> **TASK ITEM**
Where the listing below reaches the line containing "Identify the location of Kloosterweg.", start writing out lines exactly, and stop once the line containing "Locate an element" has been written.

> **INPUT DATA**
=== Begin Enclosure ===

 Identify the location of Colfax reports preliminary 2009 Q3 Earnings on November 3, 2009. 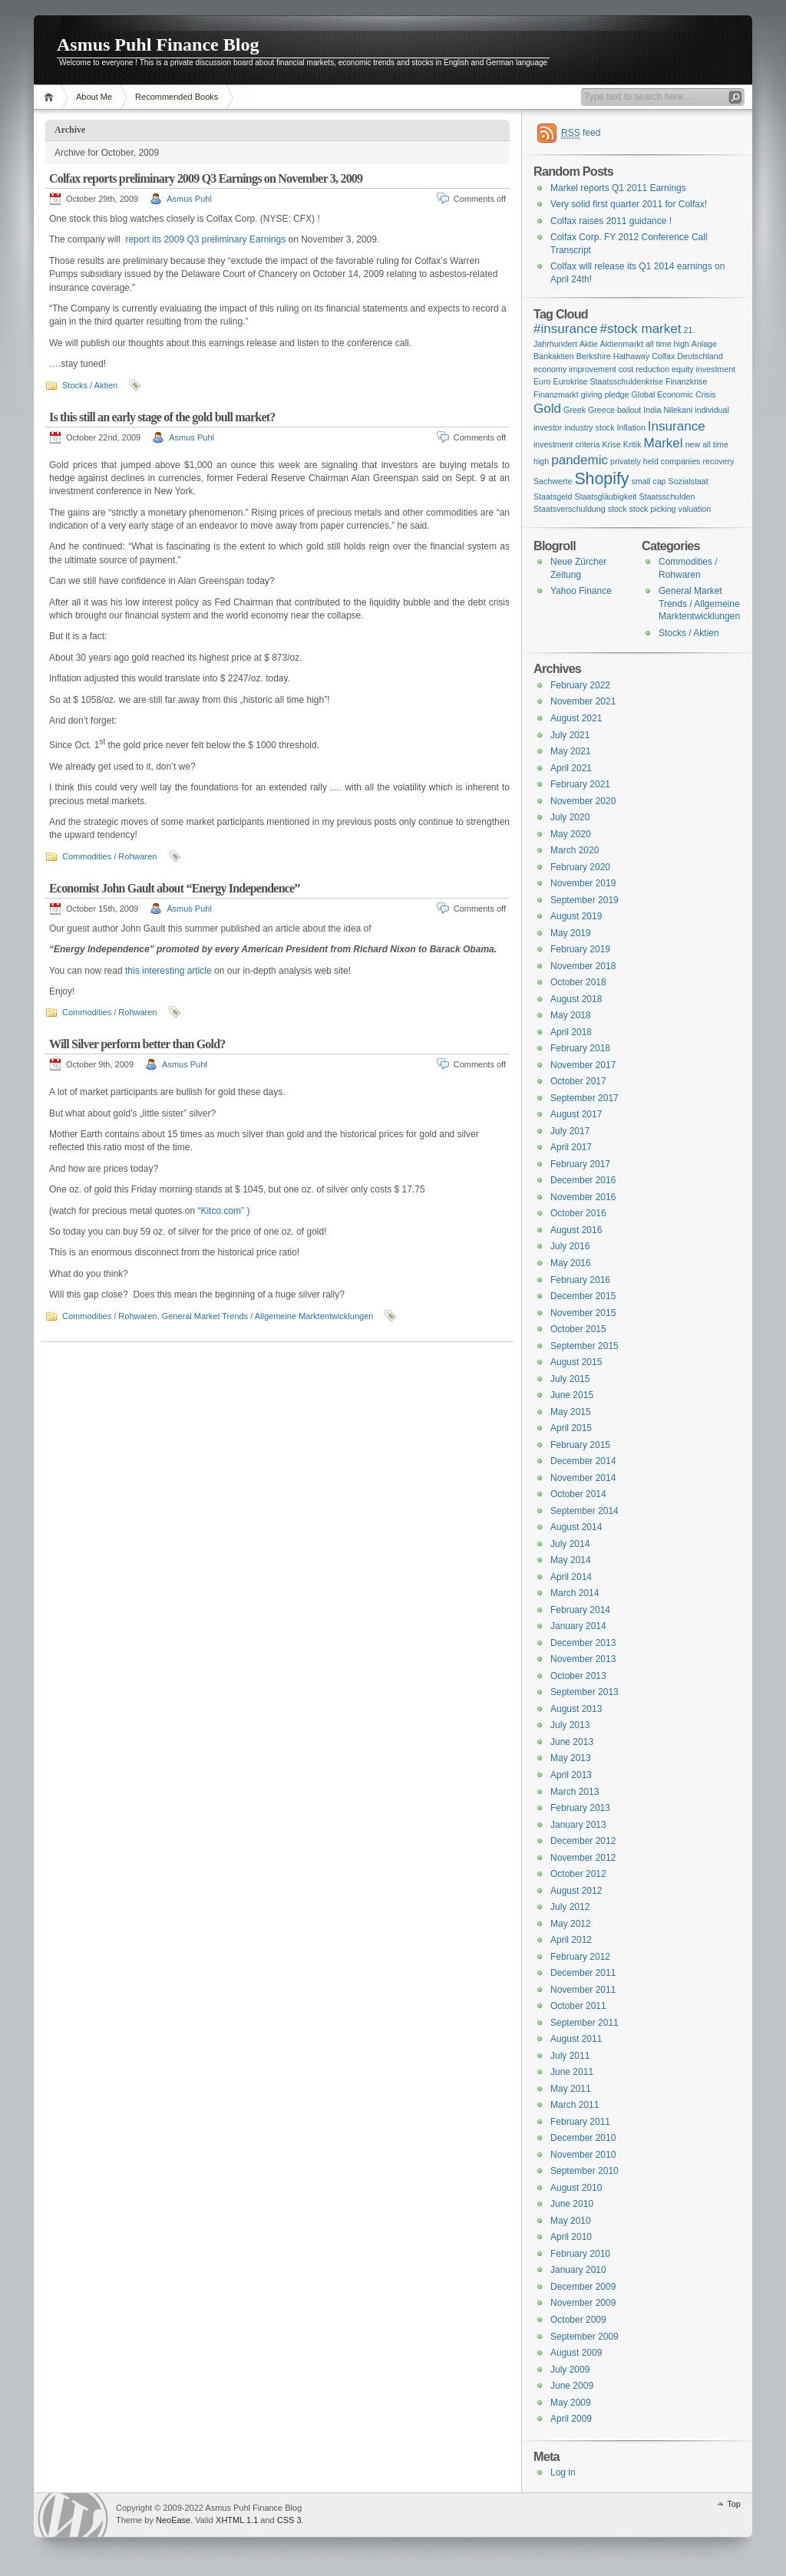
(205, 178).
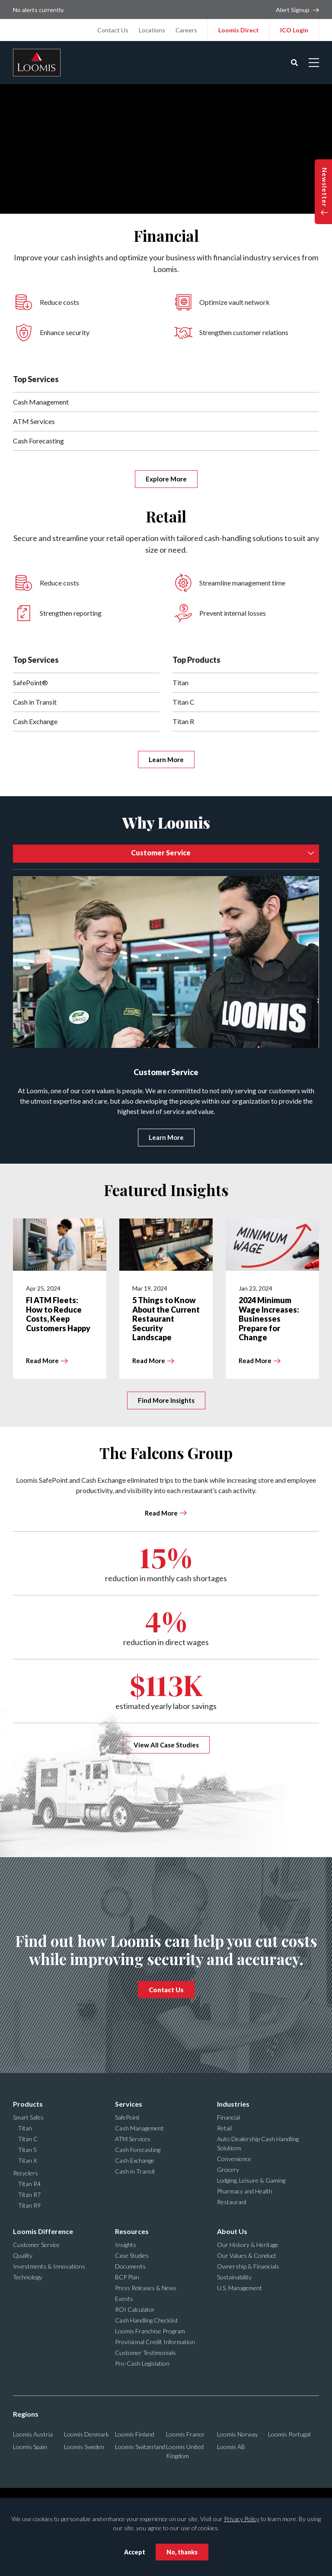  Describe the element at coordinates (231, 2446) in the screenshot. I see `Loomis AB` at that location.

=== End Enclosure ===
=== Begin Enclosure ===

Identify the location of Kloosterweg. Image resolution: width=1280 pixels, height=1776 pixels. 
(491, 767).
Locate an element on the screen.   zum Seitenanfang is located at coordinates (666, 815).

=== End Enclosure ===

> **OUTPUT FOR THIS EXERCISE**
Identify the location of Kloosterweg. Image resolution: width=1280 pixels, height=1776 pixels. 
(491, 767).
Locate an element on the screen.   zum Seitenanfang is located at coordinates (666, 815).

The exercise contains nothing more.